GardenLetter27 · 2025-03-27T14:44:37 1743086677

A lot of use cases don't want that though. It's nice having lightweight network namespaces for example, just to separate the network stack for tunneling but still have X and Wayland working fine with the applications running there.

fulafel · 2025-03-28T06:16:28 1743142588

Have a look at gVisor for one approach.

z3t4 · 2025-03-27T11:47:50 1743076070

Once you have set up the namespaces you drop all capabilities so if the program gets hacked while it's running it can do very little.
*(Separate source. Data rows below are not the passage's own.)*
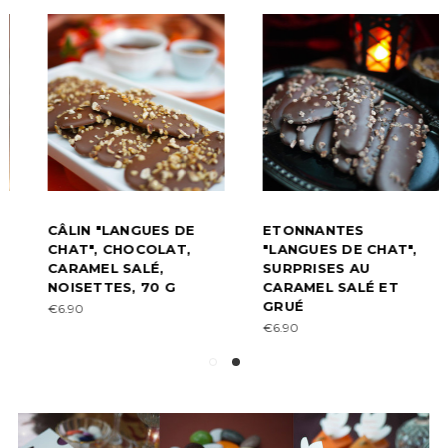
CÂLIN "LANGUES DE
ETONNANTES
CHAT", CHOCOLAT,
"LANGUES DE CHAT",
CARAMEL SALÉ,
SURPRISES AU
NOISETTES, 70 G
CARAMEL SALÉ ET
GRUÉ
€6.90
€6.90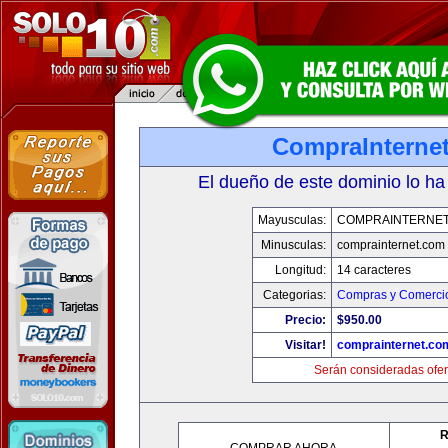
CompraInterne
El dueño de este dominio lo ha
Mayusculas:
COMPRAINTERNET
Minusculas:
comprainternet.com
Longitud:
14 caracteres
Categorias:
Compras y Comercio
Precio:
$950.00
Visitar!
comprainternet.co
Serán consideradas ofer
R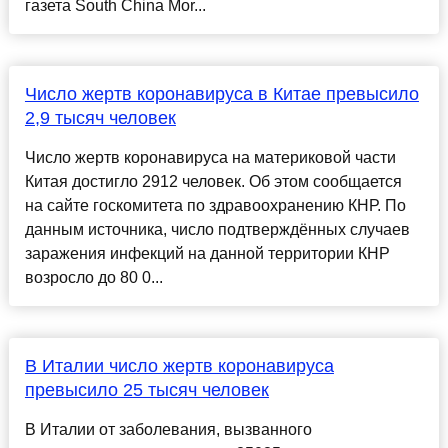
газета South China Mor...
Число жертв коронавируса в Китае превысило
2,9 тысяч человек
Число жертв коронавируса на материковой части
Китая достигло 2912 человек. Об этом сообщается
на сайте госкомитета по здравоохранению КНР. По
данным источника, число подтверждённых случаев
заражения инфекций на данной территории КНР
возросло до 80 0...
В Италии число жертв коронавируса
превысило 25 тысяч человек
В Италии от заболевания, вызванного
denhamparry · 2025-03-27T13:00:40 1743080440

Edera developer here. I agree! But there are instances we need to run with additional capabilities, and we’re also dependent on people knowing how to do the right thing. We’re trying to improve this by setting this by default, but also improving the overall performance and efficiency of running containers

znpy · 2025-03-27T13:08:50 1743080930

honest question: how is this any better than running non-root containers?

They can do very little anyway, that way.

sys_call · 2025-03-27T14:30:12 1743085812

Non-root containers still operate under a shared kernel. Non-root containers that run under a vulnerable kernel can lead to privilege escalation and container escapes.

Styrolite is a container runtime engine that runs containers in a virtual machine guest environment with no shared kernel state. It uses a type 1 hypervisor to fully isolate a running container from the node and other containers. It's similar to Firecracker or Kata containers, but doesn't require bare metal instances (runs on standard EC2, etc) and utilizes paravirtualization.